The seating hostess or host is the first person a customer encounters when they enter a restaurant. These customers take on delightful, indifferent, and hangry level-500 dispositions. There's a story to tell after every work shift and it's due to the following list of hostessing truths:
Your wait time is a serious guesstimate.
This is no secret to anyone. The amount of time a customer waits, or how fast the waitlist moves is dependent on too many factors to count - how big your party is, the amount of backup in the kitchen, how long people linger at their tables, etc.
A sigh of relief follows after every customer that doesn't put their name on the waitlist.
One less group crowding our area and staring at us for the entire wait time.
When you wait longer than we estimated, we're just as upset as you are.
We're gonna hear it from you and several others including the manager. Our goal is to get you seated as soon as possible and we really do our best to make that happen.
We bring you to a specific table (even when the restaurant is empty) for a multitude of reasons.
Part of our job is making the servers' jobs as smooth as possible and we can't seat multiple tables in a row in one section. This is both for your benefit and their benefit - if we don't rotate seating tables by server section, your quality of service will be affected by it.
We don't want to seat 1 or 2 people at a 4 or more person table even when we aren't busy. We want to keep larger tables open for parties that will eventually need them.
And so. many. more.
We know exactly where each customer is with their meal - appetizers, entree, check paid, etc...
A very frustrating part of our job is watching tables who have paid their check sit and linger for a large amount of time. We've most likely already told someone on the waitlist you're ready to leave and we're giving them your table. Every 5 minutes someone is asking us if your table is ready for them - trust me on this one.
We probably know exactly how long or how short you'll be sitting at your table from the moment you walk in and what your complaints could be.
Group of young or middle aged adults - You'll be there as long as we are ordering drinks and catching up.
Family with young children - You want to be in and out as fast as possible.
Couple on a date - Depending on where your table is and how romantic it is, you're either going to linger or make it short (booths/secluded tables = 3 hour dinners).
Older customers - Most likely won't be happy with the atmosphere of any table in the entire restaurant but might stay a while anyway making them wild cards.
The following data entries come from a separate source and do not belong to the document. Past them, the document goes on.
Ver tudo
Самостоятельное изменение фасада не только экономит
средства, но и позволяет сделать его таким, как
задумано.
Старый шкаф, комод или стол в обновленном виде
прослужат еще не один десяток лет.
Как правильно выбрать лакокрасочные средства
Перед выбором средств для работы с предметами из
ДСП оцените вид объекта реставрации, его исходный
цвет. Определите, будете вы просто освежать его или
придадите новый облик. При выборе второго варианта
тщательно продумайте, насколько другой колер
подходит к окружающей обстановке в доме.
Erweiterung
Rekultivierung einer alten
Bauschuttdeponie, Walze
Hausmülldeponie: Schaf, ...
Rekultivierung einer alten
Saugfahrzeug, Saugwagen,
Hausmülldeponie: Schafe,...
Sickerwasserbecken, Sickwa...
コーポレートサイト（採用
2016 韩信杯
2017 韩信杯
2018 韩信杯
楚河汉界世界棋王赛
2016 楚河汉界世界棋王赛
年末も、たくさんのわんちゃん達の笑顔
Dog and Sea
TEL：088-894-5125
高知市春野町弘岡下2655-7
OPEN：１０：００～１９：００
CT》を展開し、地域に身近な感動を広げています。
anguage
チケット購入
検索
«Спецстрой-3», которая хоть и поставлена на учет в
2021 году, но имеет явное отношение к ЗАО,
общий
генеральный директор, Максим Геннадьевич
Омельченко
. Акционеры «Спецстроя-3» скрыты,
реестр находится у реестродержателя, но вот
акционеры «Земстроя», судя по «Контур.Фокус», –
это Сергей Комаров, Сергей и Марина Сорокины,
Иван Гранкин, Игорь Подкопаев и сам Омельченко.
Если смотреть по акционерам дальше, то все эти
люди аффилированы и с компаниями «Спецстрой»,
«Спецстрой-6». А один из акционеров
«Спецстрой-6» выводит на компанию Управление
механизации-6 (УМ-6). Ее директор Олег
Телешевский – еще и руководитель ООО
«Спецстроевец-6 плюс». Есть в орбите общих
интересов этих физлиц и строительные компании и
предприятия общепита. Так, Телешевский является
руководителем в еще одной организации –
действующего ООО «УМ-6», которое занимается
We understand your frustrations, but sometimes there really isn't anything we can do to fix them.
We do everything we can to make your experience pleasant, but when you're eating a sit down restaurant, sometimes your worst enemy is other customers.
We're in communication with every customer and every person on staff.
We know exactly how many people have been served, are currently being served, and are waiting to be served. We know how busy the kitchen is and the stress level of each server. We might have shared responsibilities with the bartenders and we work with the busboys to clear and set tables. Our manager comes to help us out and check up on us when they can find a spare minute.
You cannot seat yourself.
If you seat yourself while we're seating someone else, we will notice immediately and ask you to get up if we had already mentally seated a party off of the waitlist there. We will happily hand you the correct menu to look at while you wait because chances are you took the wrong meal's menu to browse.
When you see how busy it is, and you're really nice about it, we appreciate that so much more than you know.
We might even seat you ahead of your spot on the waitlist.
Our manager is probably going to tell you the same thing we've been telling you for a half hour.
No, the table we're trying to create for your party of ten requiring 3 other tables to get up is not ready yet.
We're just as hangry as you are.
We smell good food for 5+ hours and we're just counting down the minutes until we can put our own order in.